Bien, el día 12, después de clase, Laura y yo fuimos a Grafton St., acompañadas de Stan, a buscar unas Converse nuevas y unas nuevas botas militares. Explicación: me llevé unas Mustang de esas que parecen Converse y mis botas militares, con tal mala suerte que tanto las Mustang como las militares están hechas pedacitos (es lo que tiene pasarte el día de un lado para otro), así que nuestro plan era como buscar una aguja en un pajar, porque no en todas las tiendas las Converse cuestan lo mismo, por lo hablar de a qué precios están las botas.
El caso fue que después de recorrernos de arriba a abajo el centro comercial de Grafton St., decidimos coger el Luas e ir al Dundrum (creo que ya os hablé de él), del cual Stan prefirió pasar. Nos recorrimos todas las zapaterías y lo que no eran zapaterías buscando unas Converse medianamente baratas (he de decir que en España no las he visto más baratas de 70€, y en algunas tiendas rozaban los 90), así que aquello se convirtió en nuestra pequeña Odisea personal. Al cabo de una hora encontramos una zapatería hasta arriba de gente y, por curiosidad, pasamos. Había tooooooda una pared llena de Converse de todos los colores, estampados y tallas, incluso unas Conver-botas. Me quedé embobada mirando las estanterías, pero antes de ilusionarme del todo, quise mirar el precio: 55€. Saltaba de contenta. Me las probé, me las miré y remiré y me las llevé.

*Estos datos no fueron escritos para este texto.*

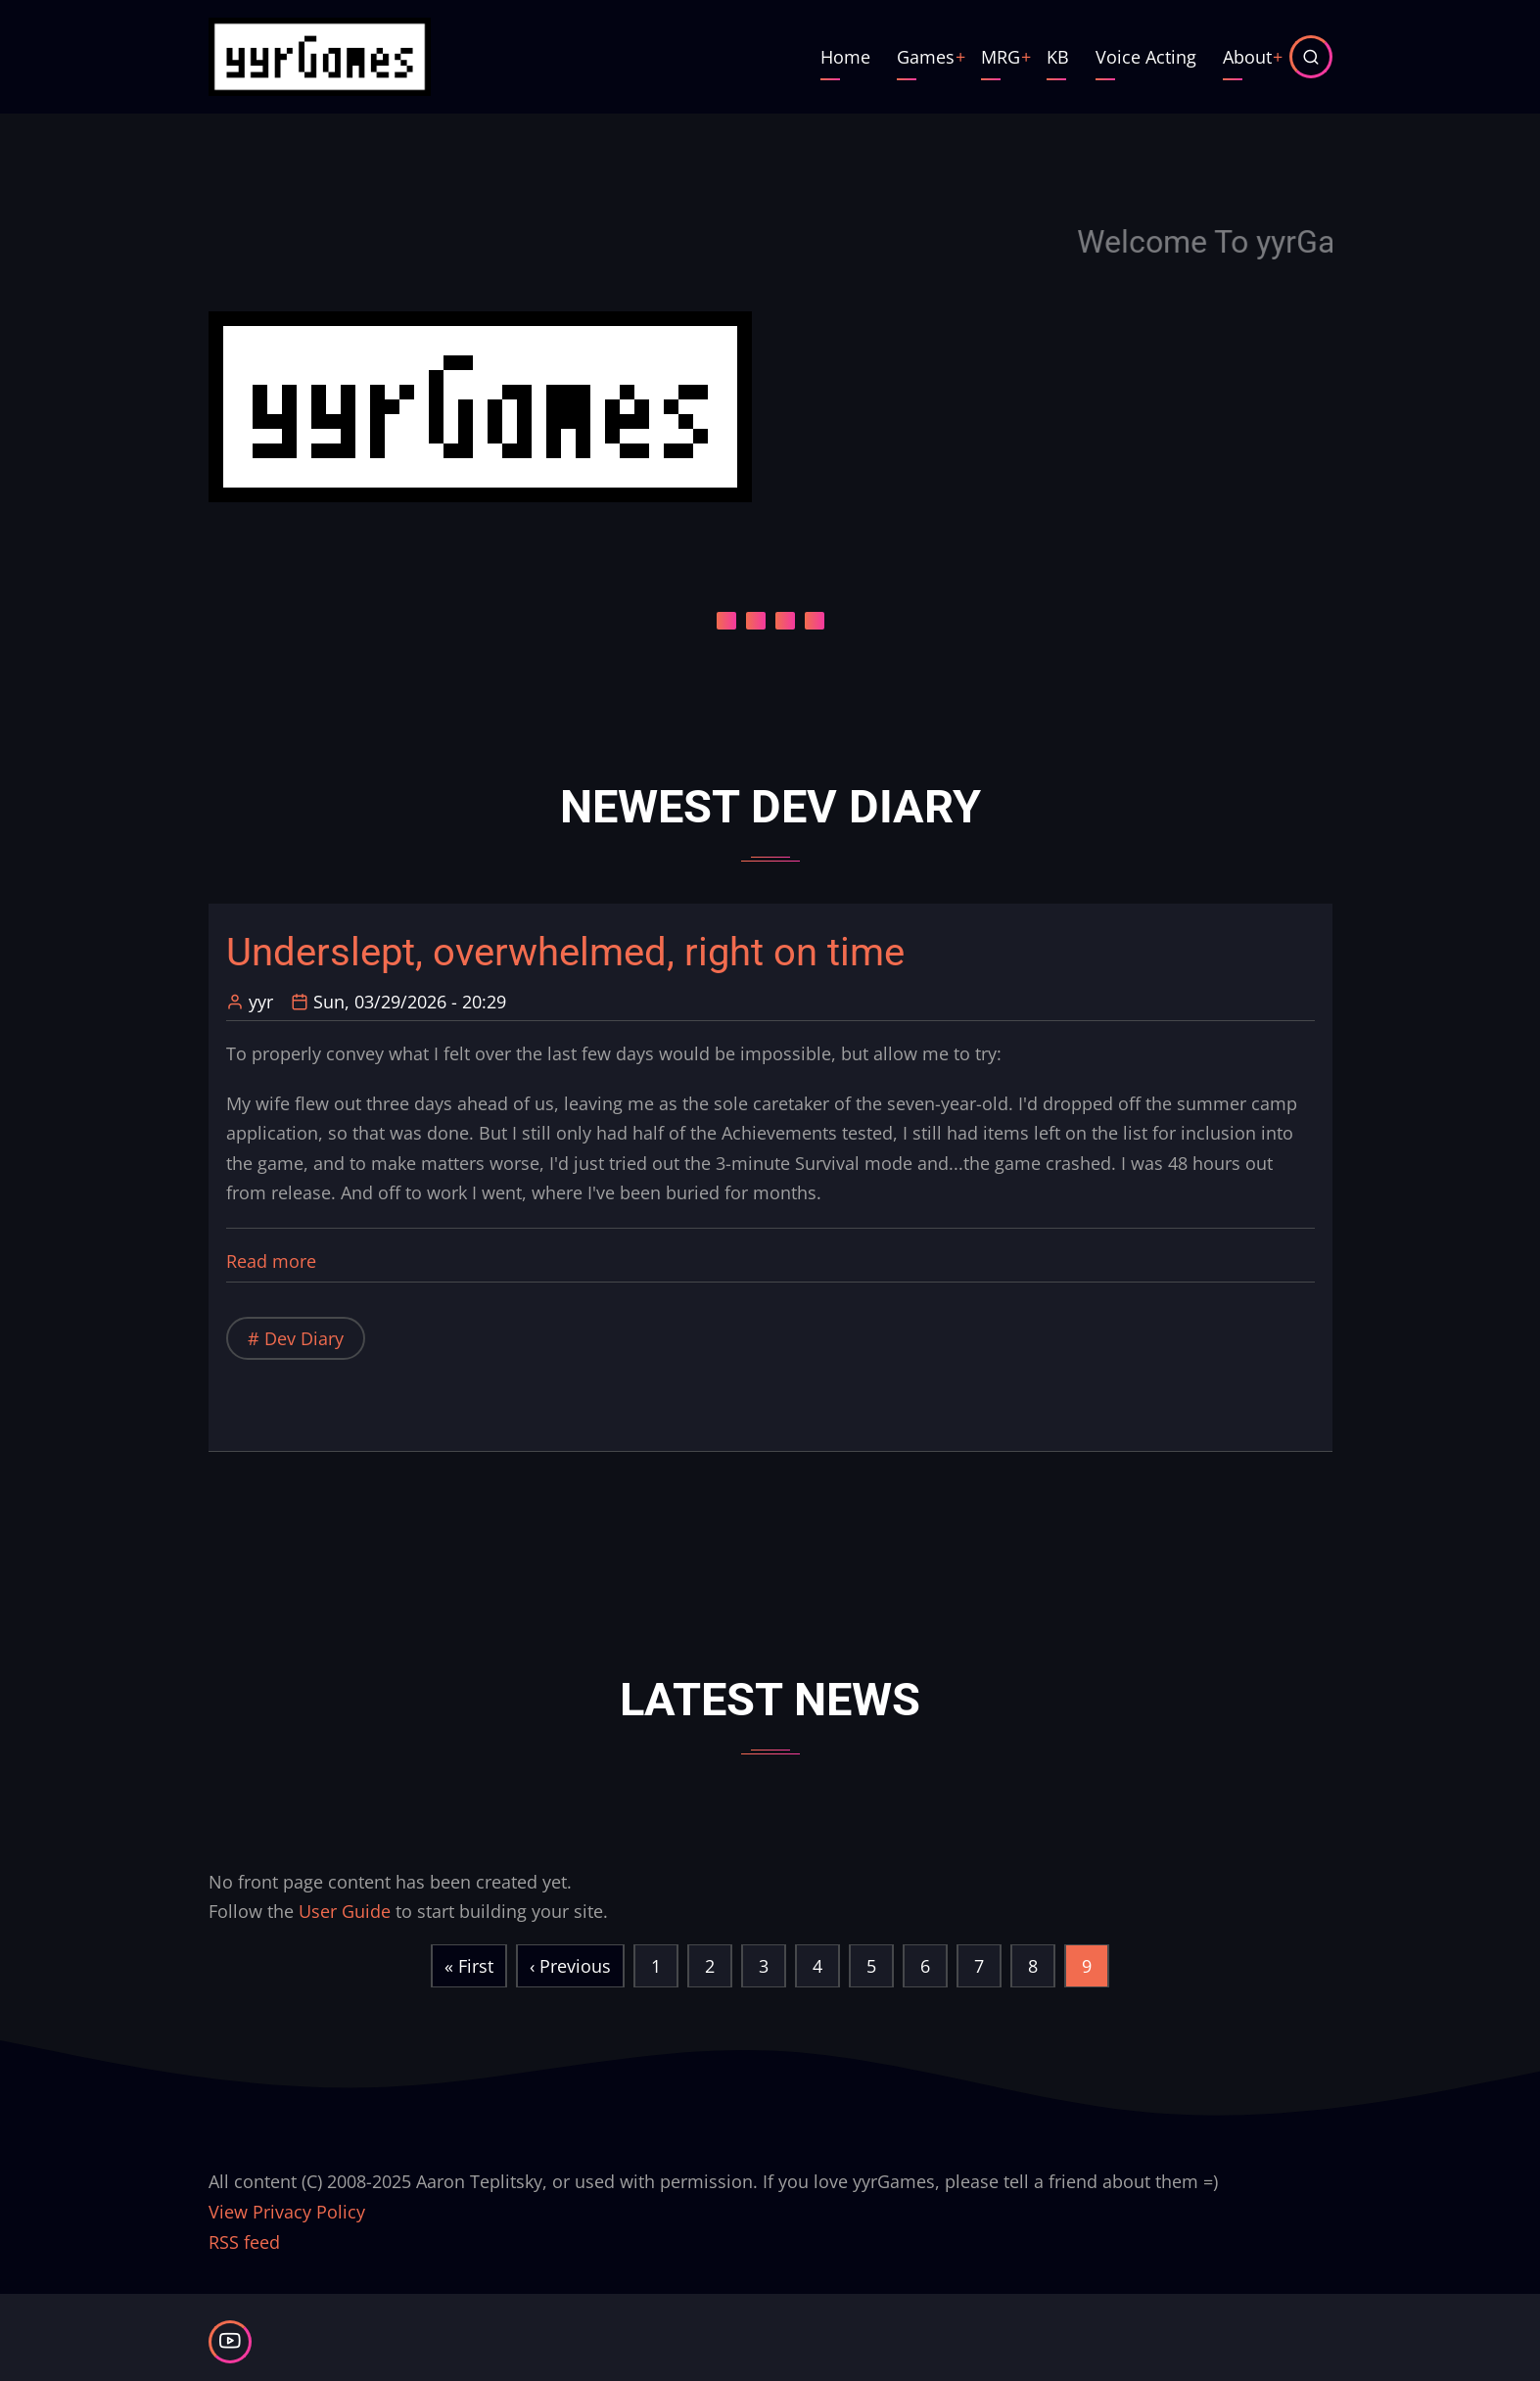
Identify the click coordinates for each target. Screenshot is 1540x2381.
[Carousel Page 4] (814, 621)
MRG (1000, 57)
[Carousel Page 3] (785, 621)
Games (926, 57)
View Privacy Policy (287, 2211)
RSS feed (244, 2242)
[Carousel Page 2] (756, 621)
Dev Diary (304, 1338)
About (1247, 57)
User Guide (345, 1911)
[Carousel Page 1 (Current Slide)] (726, 621)
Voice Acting (1146, 57)
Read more (271, 1261)
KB (1058, 57)
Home (845, 57)
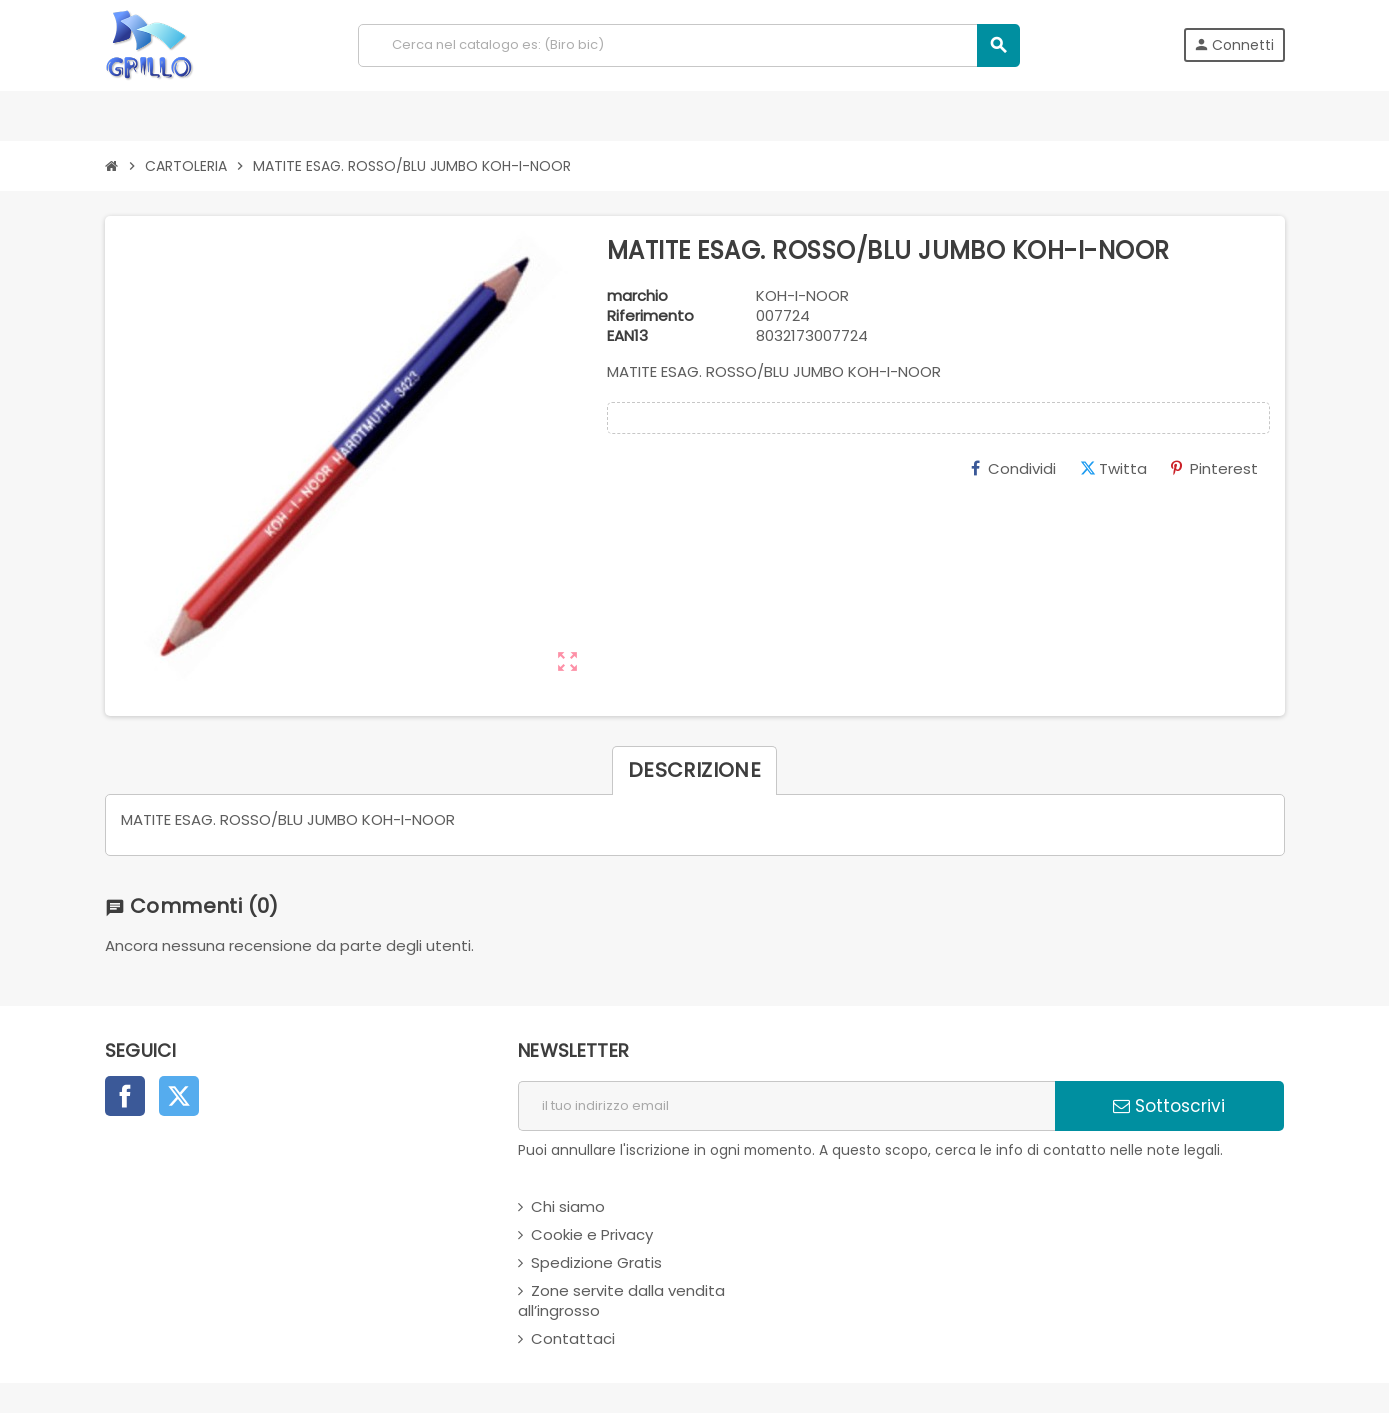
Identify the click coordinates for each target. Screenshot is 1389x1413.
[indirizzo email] (786, 1106)
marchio (637, 296)
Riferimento (650, 316)
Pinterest (1214, 468)
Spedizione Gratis (596, 1262)
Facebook (125, 1096)
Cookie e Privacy (592, 1234)
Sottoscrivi (1169, 1106)
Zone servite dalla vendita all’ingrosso (621, 1300)
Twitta (1113, 468)
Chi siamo (568, 1206)
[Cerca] (689, 45)
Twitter (179, 1096)
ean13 (627, 336)
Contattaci (573, 1338)
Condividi (1013, 468)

Sin embargo seguía sin encontrar mis botas militares. Cada tienda que pasábamos era más cara que la anterior, y no había manera de encontrar unas botas que costaran menos de 100€, así que desistí. Peeeeeero, cuando pasamos a la tienda donde me compré las Converse, desde la puerta vi unas Conver-botas. Además estaban iluminadas con un foco y todo; les faltaba la musiquilla celestial. No quise ni mirar el precio, porque esas botas rozan los 150€. Pero después de llevarme las otras Converse, al salir, Laura quiso mirar el precio: el trato era que si costaban menos de 80€ me decía el precio, y si costaban más de 80€, se callaba. Cuando me dijo que sólo costaban 70€, sonreía de oreja a oreja, peeeeeeeero no llevaba dinero suficiente, así que se quedaron iluminaditas en la tienda.
Cuando llegué a casa me metí una ducha, cené con Jenny y Bobby y me acosté en seguida, ya que al día siguiente tenía examen y salía por la noche.
¡Y eso fue todo, amigxs!
Vale, le he dedicado una entrada a contaros cómo me compré un par de zapatos. ¿Y? No todos los días me voy a ir de excursión, ts.
See you! xxx
Ana, nos has dejado con la duda. Finalmente fuiste a comprarte esas canvers-botas de la tienda ¿?